-- Opening Marker --
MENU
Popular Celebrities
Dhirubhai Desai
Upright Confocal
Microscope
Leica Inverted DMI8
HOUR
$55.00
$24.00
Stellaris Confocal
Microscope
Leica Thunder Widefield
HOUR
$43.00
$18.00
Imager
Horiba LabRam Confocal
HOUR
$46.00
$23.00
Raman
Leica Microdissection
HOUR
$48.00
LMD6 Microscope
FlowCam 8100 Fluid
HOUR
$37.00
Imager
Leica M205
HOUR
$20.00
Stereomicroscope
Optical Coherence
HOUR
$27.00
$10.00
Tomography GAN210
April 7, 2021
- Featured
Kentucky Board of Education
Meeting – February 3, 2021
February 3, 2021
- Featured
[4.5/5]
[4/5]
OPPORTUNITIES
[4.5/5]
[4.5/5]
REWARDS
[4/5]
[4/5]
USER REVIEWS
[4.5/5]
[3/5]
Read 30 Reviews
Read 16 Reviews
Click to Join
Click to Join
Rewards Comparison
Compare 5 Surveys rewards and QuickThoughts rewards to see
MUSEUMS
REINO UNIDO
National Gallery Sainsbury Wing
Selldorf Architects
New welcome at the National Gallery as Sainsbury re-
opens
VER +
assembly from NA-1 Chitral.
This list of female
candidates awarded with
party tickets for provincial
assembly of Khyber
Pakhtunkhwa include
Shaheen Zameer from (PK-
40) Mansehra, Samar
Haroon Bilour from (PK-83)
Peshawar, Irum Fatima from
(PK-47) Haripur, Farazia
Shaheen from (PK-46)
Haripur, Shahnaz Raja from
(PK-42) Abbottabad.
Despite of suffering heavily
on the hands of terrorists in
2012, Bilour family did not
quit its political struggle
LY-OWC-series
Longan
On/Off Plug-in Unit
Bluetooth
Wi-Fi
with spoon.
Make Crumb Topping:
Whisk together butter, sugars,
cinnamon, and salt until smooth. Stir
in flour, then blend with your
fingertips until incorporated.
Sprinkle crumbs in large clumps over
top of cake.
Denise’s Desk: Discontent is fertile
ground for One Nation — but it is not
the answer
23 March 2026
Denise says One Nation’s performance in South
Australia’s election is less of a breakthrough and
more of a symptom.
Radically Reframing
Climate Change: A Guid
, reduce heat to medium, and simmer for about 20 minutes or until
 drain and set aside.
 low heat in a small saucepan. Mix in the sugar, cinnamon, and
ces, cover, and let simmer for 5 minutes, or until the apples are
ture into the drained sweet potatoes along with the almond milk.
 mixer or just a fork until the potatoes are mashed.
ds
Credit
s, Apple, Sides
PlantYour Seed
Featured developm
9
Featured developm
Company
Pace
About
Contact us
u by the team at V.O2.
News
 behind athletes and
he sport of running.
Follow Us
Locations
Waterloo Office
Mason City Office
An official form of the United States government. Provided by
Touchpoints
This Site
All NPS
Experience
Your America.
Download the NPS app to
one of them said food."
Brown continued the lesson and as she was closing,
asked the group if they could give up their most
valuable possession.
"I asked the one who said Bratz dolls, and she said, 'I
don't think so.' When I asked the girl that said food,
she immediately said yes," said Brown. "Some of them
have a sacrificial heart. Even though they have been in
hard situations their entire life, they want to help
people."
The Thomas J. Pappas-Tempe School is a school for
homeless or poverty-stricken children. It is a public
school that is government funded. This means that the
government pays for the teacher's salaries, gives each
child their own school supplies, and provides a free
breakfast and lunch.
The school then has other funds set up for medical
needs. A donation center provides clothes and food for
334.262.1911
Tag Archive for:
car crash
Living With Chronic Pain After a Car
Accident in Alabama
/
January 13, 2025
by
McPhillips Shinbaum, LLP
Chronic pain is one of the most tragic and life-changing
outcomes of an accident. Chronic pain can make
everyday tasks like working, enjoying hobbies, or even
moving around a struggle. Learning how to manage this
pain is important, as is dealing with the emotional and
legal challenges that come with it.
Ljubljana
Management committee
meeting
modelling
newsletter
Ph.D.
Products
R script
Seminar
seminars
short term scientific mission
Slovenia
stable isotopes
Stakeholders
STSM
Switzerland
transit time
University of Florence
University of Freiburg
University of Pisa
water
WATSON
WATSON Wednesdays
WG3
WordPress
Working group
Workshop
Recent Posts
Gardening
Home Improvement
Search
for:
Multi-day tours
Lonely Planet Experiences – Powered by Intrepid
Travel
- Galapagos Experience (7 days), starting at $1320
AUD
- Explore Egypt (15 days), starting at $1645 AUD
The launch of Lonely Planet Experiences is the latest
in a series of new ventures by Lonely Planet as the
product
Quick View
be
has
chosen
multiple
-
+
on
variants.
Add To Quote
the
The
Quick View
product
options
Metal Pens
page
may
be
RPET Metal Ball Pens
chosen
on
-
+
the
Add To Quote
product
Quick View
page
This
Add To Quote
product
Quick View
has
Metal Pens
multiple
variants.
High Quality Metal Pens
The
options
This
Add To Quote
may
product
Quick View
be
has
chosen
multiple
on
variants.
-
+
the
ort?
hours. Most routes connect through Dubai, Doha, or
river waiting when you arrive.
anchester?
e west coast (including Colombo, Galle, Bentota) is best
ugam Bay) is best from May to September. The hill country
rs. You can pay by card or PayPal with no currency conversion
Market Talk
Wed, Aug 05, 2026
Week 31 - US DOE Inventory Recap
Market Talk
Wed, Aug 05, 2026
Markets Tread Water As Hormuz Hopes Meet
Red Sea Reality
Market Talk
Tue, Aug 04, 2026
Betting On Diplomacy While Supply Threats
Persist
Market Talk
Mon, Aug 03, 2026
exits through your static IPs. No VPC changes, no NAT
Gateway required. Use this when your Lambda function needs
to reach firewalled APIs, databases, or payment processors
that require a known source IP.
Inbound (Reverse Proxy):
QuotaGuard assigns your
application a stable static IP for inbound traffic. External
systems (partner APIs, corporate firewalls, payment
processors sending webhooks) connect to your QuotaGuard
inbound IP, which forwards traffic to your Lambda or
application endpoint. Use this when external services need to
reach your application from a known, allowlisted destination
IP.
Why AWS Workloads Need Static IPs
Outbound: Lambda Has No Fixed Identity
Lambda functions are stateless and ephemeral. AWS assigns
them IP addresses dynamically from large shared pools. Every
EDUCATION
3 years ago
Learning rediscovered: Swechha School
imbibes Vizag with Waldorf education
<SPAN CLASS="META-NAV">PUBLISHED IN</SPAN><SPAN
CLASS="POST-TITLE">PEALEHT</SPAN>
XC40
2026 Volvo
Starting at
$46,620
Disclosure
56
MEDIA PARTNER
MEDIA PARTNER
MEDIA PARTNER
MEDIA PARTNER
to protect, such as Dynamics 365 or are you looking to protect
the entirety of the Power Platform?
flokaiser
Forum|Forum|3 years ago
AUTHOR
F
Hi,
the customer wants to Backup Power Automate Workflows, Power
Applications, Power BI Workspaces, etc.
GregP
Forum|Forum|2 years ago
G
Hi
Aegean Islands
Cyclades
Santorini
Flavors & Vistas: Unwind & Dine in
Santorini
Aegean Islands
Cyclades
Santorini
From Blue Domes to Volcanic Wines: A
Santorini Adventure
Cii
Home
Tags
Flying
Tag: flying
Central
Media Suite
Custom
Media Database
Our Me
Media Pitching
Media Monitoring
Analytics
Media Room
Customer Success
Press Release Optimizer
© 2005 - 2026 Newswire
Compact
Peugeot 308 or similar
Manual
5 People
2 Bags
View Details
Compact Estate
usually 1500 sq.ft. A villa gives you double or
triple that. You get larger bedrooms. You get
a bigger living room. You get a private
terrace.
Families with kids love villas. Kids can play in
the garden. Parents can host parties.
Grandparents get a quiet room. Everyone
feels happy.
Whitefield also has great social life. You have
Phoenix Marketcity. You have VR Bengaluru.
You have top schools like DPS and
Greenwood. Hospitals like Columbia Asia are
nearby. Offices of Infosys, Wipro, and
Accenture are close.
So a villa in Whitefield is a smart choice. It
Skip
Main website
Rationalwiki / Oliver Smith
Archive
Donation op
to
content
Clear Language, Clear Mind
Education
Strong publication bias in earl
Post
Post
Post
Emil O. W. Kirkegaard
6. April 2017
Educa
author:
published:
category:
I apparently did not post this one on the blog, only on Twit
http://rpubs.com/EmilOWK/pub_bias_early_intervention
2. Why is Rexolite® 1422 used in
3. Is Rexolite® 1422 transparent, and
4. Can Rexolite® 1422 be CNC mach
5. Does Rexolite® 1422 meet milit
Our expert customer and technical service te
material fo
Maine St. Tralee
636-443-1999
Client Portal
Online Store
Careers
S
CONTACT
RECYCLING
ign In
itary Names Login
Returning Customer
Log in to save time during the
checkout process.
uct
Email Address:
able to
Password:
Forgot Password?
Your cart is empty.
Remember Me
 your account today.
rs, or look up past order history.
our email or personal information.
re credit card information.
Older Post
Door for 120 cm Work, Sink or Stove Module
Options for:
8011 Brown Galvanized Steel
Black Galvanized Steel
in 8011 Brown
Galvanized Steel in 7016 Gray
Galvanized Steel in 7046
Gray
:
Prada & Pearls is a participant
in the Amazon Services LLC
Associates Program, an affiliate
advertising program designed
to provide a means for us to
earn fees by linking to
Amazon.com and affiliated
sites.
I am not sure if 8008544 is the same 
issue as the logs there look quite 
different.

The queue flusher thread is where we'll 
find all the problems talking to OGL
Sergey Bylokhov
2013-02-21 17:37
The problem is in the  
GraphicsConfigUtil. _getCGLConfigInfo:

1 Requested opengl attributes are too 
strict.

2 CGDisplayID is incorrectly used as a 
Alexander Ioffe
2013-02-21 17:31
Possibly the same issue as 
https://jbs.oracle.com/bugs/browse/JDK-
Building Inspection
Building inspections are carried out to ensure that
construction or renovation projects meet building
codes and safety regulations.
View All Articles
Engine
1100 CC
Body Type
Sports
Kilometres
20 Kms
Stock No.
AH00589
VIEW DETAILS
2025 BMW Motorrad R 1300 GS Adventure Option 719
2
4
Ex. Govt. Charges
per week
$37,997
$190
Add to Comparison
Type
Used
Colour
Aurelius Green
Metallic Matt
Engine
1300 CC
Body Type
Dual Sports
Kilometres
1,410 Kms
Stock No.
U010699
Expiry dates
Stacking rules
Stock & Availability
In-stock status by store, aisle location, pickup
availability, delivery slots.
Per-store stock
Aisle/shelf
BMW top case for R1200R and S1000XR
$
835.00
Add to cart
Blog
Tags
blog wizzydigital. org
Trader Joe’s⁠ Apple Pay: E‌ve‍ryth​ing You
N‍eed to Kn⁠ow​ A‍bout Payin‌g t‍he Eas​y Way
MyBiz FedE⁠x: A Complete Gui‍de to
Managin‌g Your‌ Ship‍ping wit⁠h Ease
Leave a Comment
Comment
-- Closing Marker --
Begin with the line that has "Your America." in the listing above and end after the line that has "transit time"; output those lines exactly.

### Solution for this exercise
Your America.
Download the NPS app to
one of them said food."
Brown continued the lesson and as she was closing,
asked the group if they could give up their most
valuable possession.
"I asked the one who said Bratz dolls, and she said, 'I
don't think so.' When I asked the girl that said food,
she immediately said yes," said Brown. "Some of them
have a sacrificial heart. Even though they have been in
hard situations their entire life, they want to help
people."
The Thomas J. Pappas-Tempe School is a school for
homeless or poverty-stricken children. It is a public
school that is government funded. This means that the
government pays for the teacher's salaries, gives each
child their own school supplies, and provides a free
breakfast and lunch.
The school then has other funds set up for medical
needs. A donation center provides clothes and food for
334.262.1911
Tag Archive for:
car crash
Living With Chronic Pain After a Car
Accident in Alabama
/
January 13, 2025
by
McPhillips Shinbaum, LLP
Chronic pain is one of the most tragic and life-changing
outcomes of an accident. Chronic pain can make
everyday tasks like working, enjoying hobbies, or even
moving around a struggle. Learning how to manage this
pain is important, as is dealing with the emotional and
legal challenges that come with it.
Ljubljana
Management committee
meeting
modelling
newsletter
Ph.D.
Products
R script
Seminar
seminars
short term scientific mission
Slovenia
stable isotopes
Stakeholders
STSM
Switzerland
transit time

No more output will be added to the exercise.